In Belgium, auditors are tenured for periods of three years; this requirement is set to promote auditor independence as the opportunity for firms to dismiss their auditor after a non-clean audit opinion is reduced.

During the period 1990–99, 126 disciplinary cases against auditors were initiated relative to an average number of certified auditors of 800 in that period. In about 66% of those cases auditors were indeed sanctioned.

We thank one of the anonymous reviewers for this insight.

Whether a firm actually has tax-loss carry-forwards is not observable. We proxy the existence of tax-loss carry-forwards by whether firms paid taxes in the prior year (that is, no tax-loss carry-forwards) or not (that is, tax-loss carry-forwards).

We use ‘assignments’ to refer to the number of statutory audit jobs.

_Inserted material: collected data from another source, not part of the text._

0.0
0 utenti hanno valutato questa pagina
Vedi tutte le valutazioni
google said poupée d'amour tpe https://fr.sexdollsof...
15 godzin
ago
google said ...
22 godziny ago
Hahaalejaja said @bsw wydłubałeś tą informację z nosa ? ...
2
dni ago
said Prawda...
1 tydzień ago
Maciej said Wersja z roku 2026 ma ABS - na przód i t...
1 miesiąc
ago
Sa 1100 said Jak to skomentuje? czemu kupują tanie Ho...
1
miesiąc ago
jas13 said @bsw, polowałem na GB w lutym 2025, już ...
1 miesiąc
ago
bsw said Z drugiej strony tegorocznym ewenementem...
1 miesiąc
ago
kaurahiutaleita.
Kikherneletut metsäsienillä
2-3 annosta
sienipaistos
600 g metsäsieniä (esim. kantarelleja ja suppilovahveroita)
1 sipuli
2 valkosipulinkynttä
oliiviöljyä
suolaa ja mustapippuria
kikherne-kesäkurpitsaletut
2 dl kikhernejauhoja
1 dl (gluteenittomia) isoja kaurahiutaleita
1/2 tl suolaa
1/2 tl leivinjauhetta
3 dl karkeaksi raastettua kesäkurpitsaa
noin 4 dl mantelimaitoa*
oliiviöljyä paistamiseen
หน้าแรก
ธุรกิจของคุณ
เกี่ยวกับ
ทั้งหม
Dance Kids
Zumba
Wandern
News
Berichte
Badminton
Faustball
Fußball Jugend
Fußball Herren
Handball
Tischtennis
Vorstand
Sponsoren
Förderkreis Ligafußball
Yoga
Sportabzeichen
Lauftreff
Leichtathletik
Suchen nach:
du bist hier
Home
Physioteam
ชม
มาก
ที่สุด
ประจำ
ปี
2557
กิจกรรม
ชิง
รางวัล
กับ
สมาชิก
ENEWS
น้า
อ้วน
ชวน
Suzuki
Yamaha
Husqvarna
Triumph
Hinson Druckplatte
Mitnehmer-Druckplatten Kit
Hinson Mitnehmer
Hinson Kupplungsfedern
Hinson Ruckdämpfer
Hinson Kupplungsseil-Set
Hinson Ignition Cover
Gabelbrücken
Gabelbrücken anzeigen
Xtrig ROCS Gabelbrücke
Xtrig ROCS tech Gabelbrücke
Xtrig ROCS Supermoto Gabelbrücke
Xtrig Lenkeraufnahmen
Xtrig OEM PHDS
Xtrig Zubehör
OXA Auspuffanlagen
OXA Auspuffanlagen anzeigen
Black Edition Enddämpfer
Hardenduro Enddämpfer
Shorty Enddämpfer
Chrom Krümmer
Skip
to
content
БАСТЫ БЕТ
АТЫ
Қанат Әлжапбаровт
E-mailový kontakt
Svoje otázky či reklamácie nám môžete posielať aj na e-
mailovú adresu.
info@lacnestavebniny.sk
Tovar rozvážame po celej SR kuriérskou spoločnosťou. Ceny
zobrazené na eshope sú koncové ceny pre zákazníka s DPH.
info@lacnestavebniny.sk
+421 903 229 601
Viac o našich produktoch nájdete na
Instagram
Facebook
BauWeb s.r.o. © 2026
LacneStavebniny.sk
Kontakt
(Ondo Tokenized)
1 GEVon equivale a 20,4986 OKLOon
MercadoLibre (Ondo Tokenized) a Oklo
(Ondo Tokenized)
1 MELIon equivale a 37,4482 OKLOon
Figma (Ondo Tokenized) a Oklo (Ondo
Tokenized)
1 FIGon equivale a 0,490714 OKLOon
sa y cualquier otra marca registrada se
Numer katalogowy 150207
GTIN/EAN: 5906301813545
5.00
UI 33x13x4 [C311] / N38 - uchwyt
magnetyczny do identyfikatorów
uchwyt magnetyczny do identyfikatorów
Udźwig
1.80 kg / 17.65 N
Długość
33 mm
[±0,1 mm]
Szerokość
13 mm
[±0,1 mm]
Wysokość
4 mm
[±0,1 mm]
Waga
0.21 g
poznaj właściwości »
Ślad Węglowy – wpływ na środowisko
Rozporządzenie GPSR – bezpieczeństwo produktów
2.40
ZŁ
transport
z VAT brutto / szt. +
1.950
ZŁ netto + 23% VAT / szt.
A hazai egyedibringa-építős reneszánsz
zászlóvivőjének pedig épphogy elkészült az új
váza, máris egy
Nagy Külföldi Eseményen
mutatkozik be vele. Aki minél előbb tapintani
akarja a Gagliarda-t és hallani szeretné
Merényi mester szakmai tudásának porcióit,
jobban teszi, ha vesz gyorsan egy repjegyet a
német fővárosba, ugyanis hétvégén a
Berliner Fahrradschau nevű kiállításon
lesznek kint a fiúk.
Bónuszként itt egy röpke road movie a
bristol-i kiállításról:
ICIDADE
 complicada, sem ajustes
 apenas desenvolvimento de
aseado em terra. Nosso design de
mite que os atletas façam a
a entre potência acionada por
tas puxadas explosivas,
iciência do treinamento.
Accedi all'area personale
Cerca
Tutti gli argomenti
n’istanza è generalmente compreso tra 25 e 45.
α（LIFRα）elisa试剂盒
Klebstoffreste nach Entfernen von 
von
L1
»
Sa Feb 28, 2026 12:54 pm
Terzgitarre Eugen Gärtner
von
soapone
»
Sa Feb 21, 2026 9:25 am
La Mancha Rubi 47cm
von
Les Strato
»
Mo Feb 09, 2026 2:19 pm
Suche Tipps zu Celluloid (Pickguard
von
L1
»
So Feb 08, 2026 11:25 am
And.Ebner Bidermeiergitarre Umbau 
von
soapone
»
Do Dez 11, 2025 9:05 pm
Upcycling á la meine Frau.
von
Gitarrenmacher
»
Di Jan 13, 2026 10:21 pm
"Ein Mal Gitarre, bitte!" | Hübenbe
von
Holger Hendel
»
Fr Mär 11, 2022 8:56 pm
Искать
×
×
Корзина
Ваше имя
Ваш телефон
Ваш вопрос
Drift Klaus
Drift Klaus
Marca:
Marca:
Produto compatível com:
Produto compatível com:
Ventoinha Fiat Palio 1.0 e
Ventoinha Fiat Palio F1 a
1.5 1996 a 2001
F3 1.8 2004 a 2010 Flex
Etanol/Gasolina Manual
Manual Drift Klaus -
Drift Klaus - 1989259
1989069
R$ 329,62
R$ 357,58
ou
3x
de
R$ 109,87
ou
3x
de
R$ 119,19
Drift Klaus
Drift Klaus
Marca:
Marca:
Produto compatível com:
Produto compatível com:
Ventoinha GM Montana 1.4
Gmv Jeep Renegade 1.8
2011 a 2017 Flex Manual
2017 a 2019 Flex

Results of the Sercu et al. (Citation2002) paper show that tax is only one of the incentives for earnings management in individual financial statements by privately held firms, in addition to incentives provided by other stakeholders such as external financiers. We do not expect an impact of tax incentives on earnings management in consolidated financial statements since Belgian consolidation law requires that any tax-induced accounting choice in individual financial statements be reversed in consolidated financial statements.

The use of tax-loss carry-forwards is unlimited in time in Belgium.

The Belfirst is a CD-ROM issued by Bureau van Dijck and contains the financial statements of all (privately held and publicly held) Belgian and Luxembourg companies that have to submit their financial statements with the National Bank. The financial statements are subject to various arithmetical and logical controls.

The CD-ROM issued by the National Bank is similar to the Belfirst CD-ROM. In contrast to the Belfirst CD-ROM, it also contains information on the number of clients of audit firms over the years 1994–96.

Data based on all firms that submitted financial statements with the Belgian National Bank. Note that the number of mandates per auditor is generally lower for 1996. This is likely due to the fact that not all firms already submitted their financial statements with the National Bank at the date the 1996 CD-ROM was made. The figures, though, give an indication of the ranking of the major audit firms, under the assumption that the firms that submit their financial statements later than the moment at which the CD-ROM was made, are randomly distributed across audit firms.

Our data cover the years 1994–96. The ranking of the largest audit firms has changed since, due to the merger of Price Waterhouse and Coopers & Lybrand in 1997. Our to show that before the merger of Price Waterhouse and Coopers & Lybrand, Price Waterhouse was typically one of the smallest Big Six audit firms in Belgium. Nowadays, PricewaterhouseCoopers is the second largest audit firm in the Belgian audit market. (Before the collapse of Andersen in 2002 and merger into Deloitte & Touche, PricewaterhouseCoopers was the largest audit firm in Belgium.)

We did not find any significant results on the test variables in 10 out of the 12 separate regressions. There was, however, a positively significant result on the test variable (opposite direction than expected) in two positive discretionary accruals sub-samples. A closer look at the data revealed that this is driven by outliers, as the test variable is no longer significant when we estimate the model on the trimmed sample.